I assume that when I drag a PDF of my compiled draft into the Scrivener binder it makes a static copy of it and puts it in the project package.
When I recompile, that copy does not change, and so updates are not reflected in the included PDF.
Is it possible to make that document dynamically link to the updated PDF, so that I could simultaneously view the draft text and the compiled file in split screens? Or is there some other way of effecting this?
This would be very useful to me debugging the Multimarkdown --> LaTeX compile process, for example. It would be really nice if the PDF automagically updated in my Scrivener view of it.
(Just to be clear, what I want is access to the PDF that is generated by converting the LaTeX file that is compiled by Scrivener. I understand that I need to manually do the LaTeX --> PDF conversion outside Scrivener).

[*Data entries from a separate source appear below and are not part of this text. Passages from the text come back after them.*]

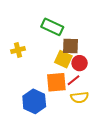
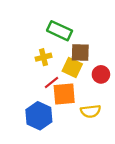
yellow cross: (18, 50) -> (43, 57), moved
red circle: (80, 63) -> (101, 74), moved
red line: (73, 80) -> (52, 82), moved

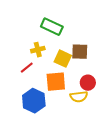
brown square: (80, 53) -> (80, 52), moved
red circle: (101, 74) -> (88, 83), moved
red line: (52, 82) -> (27, 68), moved

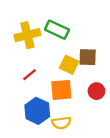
yellow cross: (38, 50) -> (27, 35), moved, size x1.6
yellow semicircle: (79, 97) -> (61, 123), moved

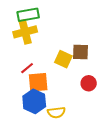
green rectangle: (57, 30) -> (28, 15), moved, turned -35
orange square: (61, 90) -> (38, 82), moved

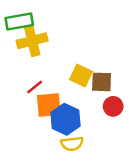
green rectangle: (28, 15) -> (19, 21), moved
brown square: (81, 52) -> (102, 82), moved
blue hexagon: (34, 101) -> (66, 119), moved

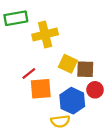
yellow cross: (32, 41) -> (45, 34), moved
blue hexagon: (66, 119) -> (72, 101), moved

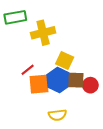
brown square: (85, 69) -> (76, 80), moved
blue hexagon: (72, 101) -> (58, 80), moved

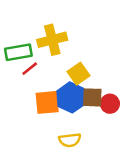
green rectangle: (15, 17) -> (18, 52), moved
yellow square: (65, 60) -> (79, 74), turned 30
red line: (28, 70) -> (30, 69), moved

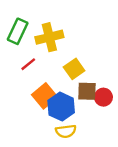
green rectangle: (18, 52) -> (18, 31), moved, turned -55
blue hexagon: (71, 97) -> (61, 107), moved
orange square: (47, 102) -> (45, 96), turned -35

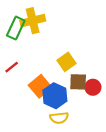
yellow cross: (49, 37) -> (33, 21), moved
red line: (28, 64) -> (12, 67), moved

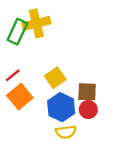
yellow square: (67, 62) -> (55, 78), moved
orange square: (40, 86) -> (20, 97), moved
red circle: (93, 87) -> (88, 110), moved

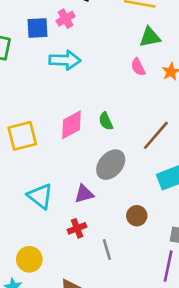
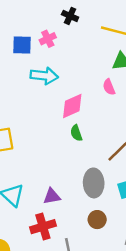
pink diamond: (71, 125) -> (72, 106), moved
gray ellipse: (111, 165) -> (94, 183), moved, turned -48
red cross: (77, 228) -> (43, 227), size x1.5

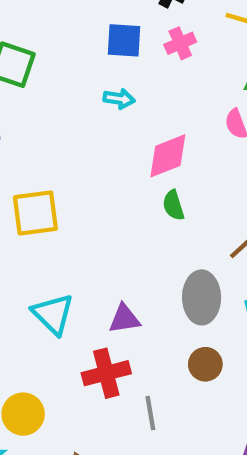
pink cross: (48, 39) -> (180, 43), moved
blue square: (22, 45) -> (124, 40), moved
cyan arrow: (44, 76) -> (119, 99), size x0.6

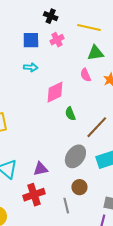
green semicircle: (173, 205) -> (70, 114), moved
gray ellipse: (202, 297) -> (75, 156), turned 40
gray line: (150, 413) -> (66, 206), moved

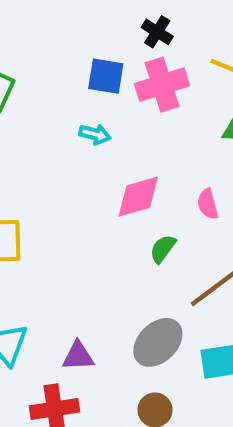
pink cross: (57, 40) -> (162, 85), size x1.6
pink semicircle: (86, 75) -> (208, 204), moved
green semicircle: (70, 114) -> (163, 249), turned 48

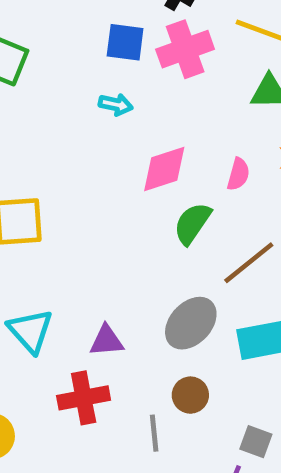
pink semicircle: (208, 204) -> (238, 174), turned -148
green semicircle: (163, 249) -> (192, 223), size x1.4

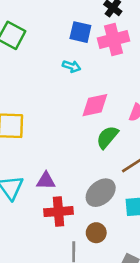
purple triangle: (107, 341) -> (46, 181), moved
red cross: (84, 398) -> (59, 212), moved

You can do this if you use a symlink and always overwrite the same compiled PDF (so you may want to make a backup copy before you overwrite it).
Run the compile and save the PDF.
Create a symbolic link to that PDF (it must be a symbolic link, not just an alias).
Rename the symlink file and give it the regular .pdf extension (cutting off “symlink”)–you may need to move it to another folder to do this, if it’s in the same location as the original file.
Import the symlink file into Scrivener. It will act like a regular PDF since you changed the extension.
When you next compile, overwrite the original compiled PDF.
You can then reload the symlinked PDF in Scrivener (hit the refresh button in the footer if you have it open at the time) and it will reflect the changes.
Notes on this–
If you use Scrivener to backup your project as a zip file, it will resolve the link and so you will have in the backup the compiled PDF at the time of the backup.
If you move your project to different computers, the link of course will not work unless the file you’re pointing to exists on both computers in the same location (so you could probably achieve this with Dropbox or a similar application, if you stored your compiled PDF there).
Extra note–I don’t use LaTeX or have to deal with any of that conversion, so you may have another step in there. The main point is that you need to overwrite the single PDF file so that you don’t break the symlink.